── Given information
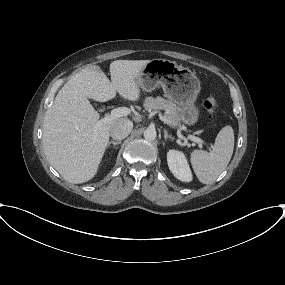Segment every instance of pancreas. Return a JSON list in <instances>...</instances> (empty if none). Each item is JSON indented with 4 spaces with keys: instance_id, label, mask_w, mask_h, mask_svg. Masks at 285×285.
Instances as JSON below:
<instances>
[{
    "instance_id": "cf45deb5",
    "label": "pancreas",
    "mask_w": 285,
    "mask_h": 285,
    "mask_svg": "<svg viewBox=\"0 0 285 285\" xmlns=\"http://www.w3.org/2000/svg\"><path fill=\"white\" fill-rule=\"evenodd\" d=\"M144 107L148 111L164 110V117L173 128H181L179 107L171 100L162 97H147L144 100Z\"/></svg>"
}]
</instances>
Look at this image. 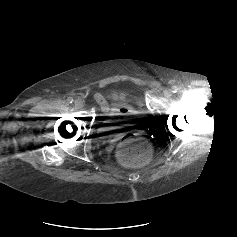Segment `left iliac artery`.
Segmentation results:
<instances>
[{"label": "left iliac artery", "mask_w": 237, "mask_h": 237, "mask_svg": "<svg viewBox=\"0 0 237 237\" xmlns=\"http://www.w3.org/2000/svg\"><path fill=\"white\" fill-rule=\"evenodd\" d=\"M172 91H173L174 93H177V92L179 91V87H178V86H173V87H172Z\"/></svg>", "instance_id": "obj_1"}]
</instances>
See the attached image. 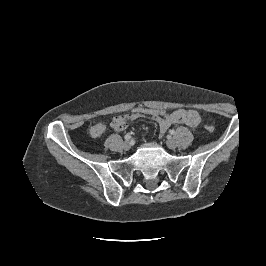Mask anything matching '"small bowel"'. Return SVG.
Returning a JSON list of instances; mask_svg holds the SVG:
<instances>
[{
  "label": "small bowel",
  "mask_w": 266,
  "mask_h": 266,
  "mask_svg": "<svg viewBox=\"0 0 266 266\" xmlns=\"http://www.w3.org/2000/svg\"><path fill=\"white\" fill-rule=\"evenodd\" d=\"M138 118L130 114L115 116L111 121V127L115 131H123L126 129L128 122ZM158 123L161 135H163L174 124H185L191 128H195L200 123V116L197 111L192 109H178L164 117L152 118ZM105 125L103 123H96L90 128V135L93 138H98L105 132Z\"/></svg>",
  "instance_id": "1"
}]
</instances>
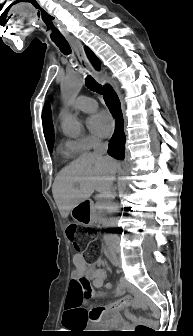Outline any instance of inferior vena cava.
<instances>
[{
    "label": "inferior vena cava",
    "mask_w": 193,
    "mask_h": 336,
    "mask_svg": "<svg viewBox=\"0 0 193 336\" xmlns=\"http://www.w3.org/2000/svg\"><path fill=\"white\" fill-rule=\"evenodd\" d=\"M93 148H94V153L97 155H105L107 153V149H108V143H102L100 140H94V144H93ZM104 157H108V156H104ZM114 173H112L109 178V186L111 188L113 180H114ZM113 197V195H111Z\"/></svg>",
    "instance_id": "inferior-vena-cava-1"
}]
</instances>
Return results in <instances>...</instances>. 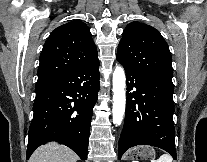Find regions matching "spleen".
<instances>
[{
	"label": "spleen",
	"mask_w": 207,
	"mask_h": 162,
	"mask_svg": "<svg viewBox=\"0 0 207 162\" xmlns=\"http://www.w3.org/2000/svg\"><path fill=\"white\" fill-rule=\"evenodd\" d=\"M173 158L168 154H163L158 160H152L151 162H172Z\"/></svg>",
	"instance_id": "spleen-1"
}]
</instances>
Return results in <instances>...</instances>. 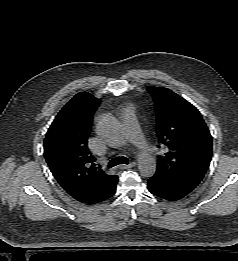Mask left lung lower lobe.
Here are the masks:
<instances>
[{"label": "left lung lower lobe", "instance_id": "1", "mask_svg": "<svg viewBox=\"0 0 238 261\" xmlns=\"http://www.w3.org/2000/svg\"><path fill=\"white\" fill-rule=\"evenodd\" d=\"M148 190L153 195L169 201L180 200L188 194L172 182L155 174L148 180Z\"/></svg>", "mask_w": 238, "mask_h": 261}]
</instances>
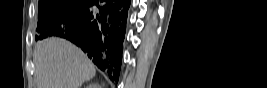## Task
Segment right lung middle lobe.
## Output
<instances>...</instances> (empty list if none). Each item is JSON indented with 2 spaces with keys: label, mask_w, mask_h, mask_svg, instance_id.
Here are the masks:
<instances>
[{
  "label": "right lung middle lobe",
  "mask_w": 267,
  "mask_h": 88,
  "mask_svg": "<svg viewBox=\"0 0 267 88\" xmlns=\"http://www.w3.org/2000/svg\"><path fill=\"white\" fill-rule=\"evenodd\" d=\"M89 2L90 0H39L37 31L41 35L36 36V40L48 37L54 25L71 18Z\"/></svg>",
  "instance_id": "dd1d6c3e"
}]
</instances>
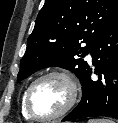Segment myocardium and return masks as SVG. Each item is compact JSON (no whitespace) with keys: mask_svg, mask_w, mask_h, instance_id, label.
Returning a JSON list of instances; mask_svg holds the SVG:
<instances>
[{"mask_svg":"<svg viewBox=\"0 0 118 123\" xmlns=\"http://www.w3.org/2000/svg\"><path fill=\"white\" fill-rule=\"evenodd\" d=\"M50 77H59L63 79L69 86L70 97L67 104L58 113L51 116H40V115H37L33 110L32 103H31L32 92L40 82ZM78 95H79V84L76 77L72 73L66 70L55 69V70H51L42 74L29 85L25 94V107H26L27 113L30 115L32 119L37 121H43V122L53 121L63 117L73 108V106L75 105L78 99Z\"/></svg>","mask_w":118,"mask_h":123,"instance_id":"1","label":"myocardium"}]
</instances>
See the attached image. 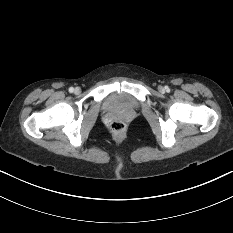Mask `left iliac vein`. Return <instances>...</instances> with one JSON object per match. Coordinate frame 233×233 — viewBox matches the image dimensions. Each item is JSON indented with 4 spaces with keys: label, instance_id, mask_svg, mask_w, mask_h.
Segmentation results:
<instances>
[{
    "label": "left iliac vein",
    "instance_id": "obj_1",
    "mask_svg": "<svg viewBox=\"0 0 233 233\" xmlns=\"http://www.w3.org/2000/svg\"><path fill=\"white\" fill-rule=\"evenodd\" d=\"M159 91L163 93L165 91L164 87L160 86Z\"/></svg>",
    "mask_w": 233,
    "mask_h": 233
}]
</instances>
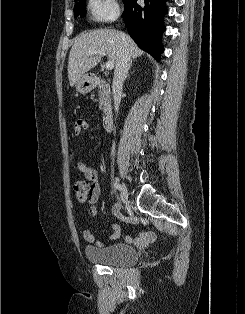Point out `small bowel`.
<instances>
[{"mask_svg": "<svg viewBox=\"0 0 245 314\" xmlns=\"http://www.w3.org/2000/svg\"><path fill=\"white\" fill-rule=\"evenodd\" d=\"M86 127H87V123L84 120L82 119L78 120L74 125V129H73L74 134L79 135L82 132V130L85 129ZM77 168L79 172L84 175L85 179L88 180L91 185V195L88 200L89 212L93 216H97V209H96L95 204L98 201L100 192H101L100 185L98 184V181H97L98 179L97 168L95 166L87 165L83 162H78ZM119 210H120L119 204H115L112 208L113 214L117 217L121 216ZM111 229H112V234L110 235V237L107 240L98 241L97 242L98 245H104L107 241L115 240L120 237L121 229L119 225L112 224ZM83 238L87 242L95 241V235L89 229H86L83 231ZM155 238L156 236L153 231H147V232H141L137 234L136 236L128 235L126 236L125 239H126V242L129 244H135L137 246H146L154 242Z\"/></svg>", "mask_w": 245, "mask_h": 314, "instance_id": "1", "label": "small bowel"}]
</instances>
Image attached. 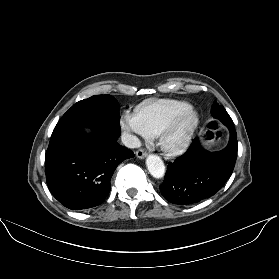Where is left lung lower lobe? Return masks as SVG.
I'll use <instances>...</instances> for the list:
<instances>
[{"label": "left lung lower lobe", "instance_id": "obj_1", "mask_svg": "<svg viewBox=\"0 0 279 279\" xmlns=\"http://www.w3.org/2000/svg\"><path fill=\"white\" fill-rule=\"evenodd\" d=\"M228 145L221 151L204 150L195 138L188 150L169 163L160 190L171 203L188 205L213 196L231 176L237 158V135L232 122Z\"/></svg>", "mask_w": 279, "mask_h": 279}]
</instances>
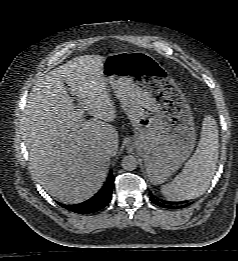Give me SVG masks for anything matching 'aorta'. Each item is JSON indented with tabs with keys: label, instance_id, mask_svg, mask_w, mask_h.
I'll return each instance as SVG.
<instances>
[{
	"label": "aorta",
	"instance_id": "obj_1",
	"mask_svg": "<svg viewBox=\"0 0 238 261\" xmlns=\"http://www.w3.org/2000/svg\"><path fill=\"white\" fill-rule=\"evenodd\" d=\"M122 167L127 171H132L137 168L138 162L133 155H126L121 162Z\"/></svg>",
	"mask_w": 238,
	"mask_h": 261
}]
</instances>
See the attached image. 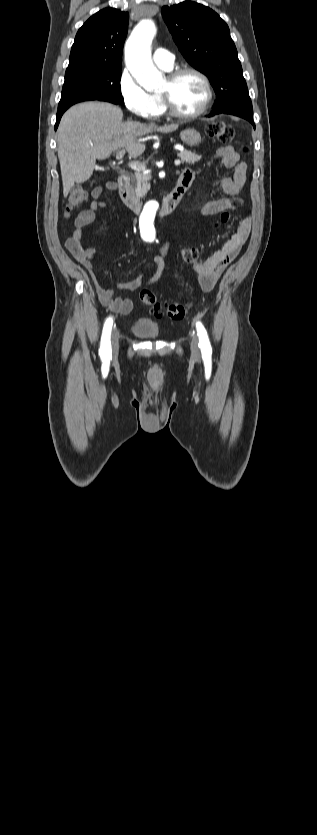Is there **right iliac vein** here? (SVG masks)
Here are the masks:
<instances>
[{
	"instance_id": "right-iliac-vein-1",
	"label": "right iliac vein",
	"mask_w": 317,
	"mask_h": 835,
	"mask_svg": "<svg viewBox=\"0 0 317 835\" xmlns=\"http://www.w3.org/2000/svg\"><path fill=\"white\" fill-rule=\"evenodd\" d=\"M111 340H112L113 352L116 353L118 351L119 343H118V333L115 329L112 332V339Z\"/></svg>"
}]
</instances>
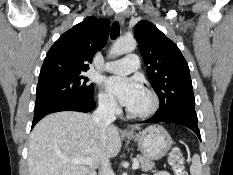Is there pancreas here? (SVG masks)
<instances>
[{"label": "pancreas", "mask_w": 233, "mask_h": 175, "mask_svg": "<svg viewBox=\"0 0 233 175\" xmlns=\"http://www.w3.org/2000/svg\"><path fill=\"white\" fill-rule=\"evenodd\" d=\"M136 160L140 163V168L143 171H150L155 167V163L144 156L137 155Z\"/></svg>", "instance_id": "cf45deb5"}]
</instances>
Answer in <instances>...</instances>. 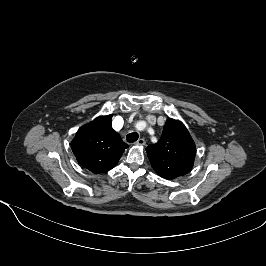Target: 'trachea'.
Here are the masks:
<instances>
[{"mask_svg":"<svg viewBox=\"0 0 266 266\" xmlns=\"http://www.w3.org/2000/svg\"><path fill=\"white\" fill-rule=\"evenodd\" d=\"M139 135L138 133L136 132H132V133H129L127 136H126V140L129 142V143H133L135 141H137Z\"/></svg>","mask_w":266,"mask_h":266,"instance_id":"trachea-1","label":"trachea"}]
</instances>
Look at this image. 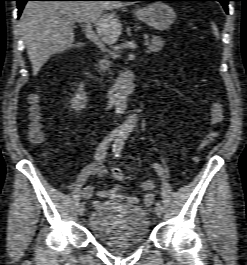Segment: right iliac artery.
Returning a JSON list of instances; mask_svg holds the SVG:
<instances>
[{
    "label": "right iliac artery",
    "mask_w": 247,
    "mask_h": 265,
    "mask_svg": "<svg viewBox=\"0 0 247 265\" xmlns=\"http://www.w3.org/2000/svg\"><path fill=\"white\" fill-rule=\"evenodd\" d=\"M122 133L114 130L112 132H110V134L105 137V139L100 143L99 147L97 148L96 154H95V158L97 161L102 162L105 159L106 156V150L110 144V142H112L114 139H117ZM93 207H96L99 205V201L95 200L92 203Z\"/></svg>",
    "instance_id": "obj_1"
}]
</instances>
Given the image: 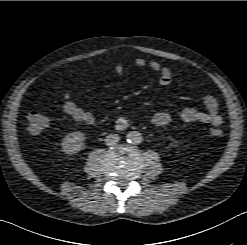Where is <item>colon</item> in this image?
<instances>
[{
	"label": "colon",
	"instance_id": "obj_1",
	"mask_svg": "<svg viewBox=\"0 0 247 245\" xmlns=\"http://www.w3.org/2000/svg\"><path fill=\"white\" fill-rule=\"evenodd\" d=\"M28 120V130L32 134H38L43 131L48 126L47 117L39 111H30L27 115ZM223 131L219 127H214L211 129V134L214 136L222 135Z\"/></svg>",
	"mask_w": 247,
	"mask_h": 245
}]
</instances>
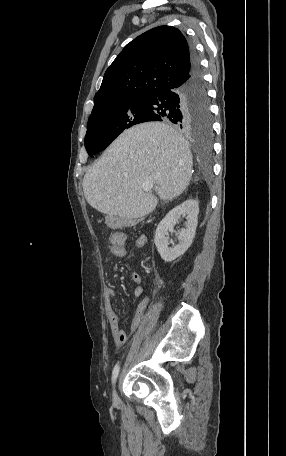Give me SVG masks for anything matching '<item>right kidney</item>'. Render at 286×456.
<instances>
[{"label": "right kidney", "instance_id": "1", "mask_svg": "<svg viewBox=\"0 0 286 456\" xmlns=\"http://www.w3.org/2000/svg\"><path fill=\"white\" fill-rule=\"evenodd\" d=\"M198 201L188 199L180 205L174 207L164 219L159 223L155 232L154 242L161 258L165 262H171L183 255L190 247L195 236L196 227L198 224ZM181 216L186 217V227L182 228L178 233L179 244L169 247L172 243L167 237L168 231L179 223Z\"/></svg>", "mask_w": 286, "mask_h": 456}]
</instances>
────
About this task: Start with the line holding "Give me SVG masks for anything matching '<item>right" and repeat exactly every line through the final line of the records above, but no pictures and nothing more.

Task answer:
Give me SVG masks for anything matching '<item>right kidney</item>'. Render at 286×456.
<instances>
[{"label": "right kidney", "instance_id": "1", "mask_svg": "<svg viewBox=\"0 0 286 456\" xmlns=\"http://www.w3.org/2000/svg\"><path fill=\"white\" fill-rule=\"evenodd\" d=\"M198 201L188 199L180 205L174 207L164 219L159 223L155 232L154 242L161 258L165 262H171L183 255L190 247L195 236L196 227L198 224ZM181 216L186 217V227L182 228L178 233L179 244L169 247L172 243L167 237L168 231L179 223Z\"/></svg>", "mask_w": 286, "mask_h": 456}]
</instances>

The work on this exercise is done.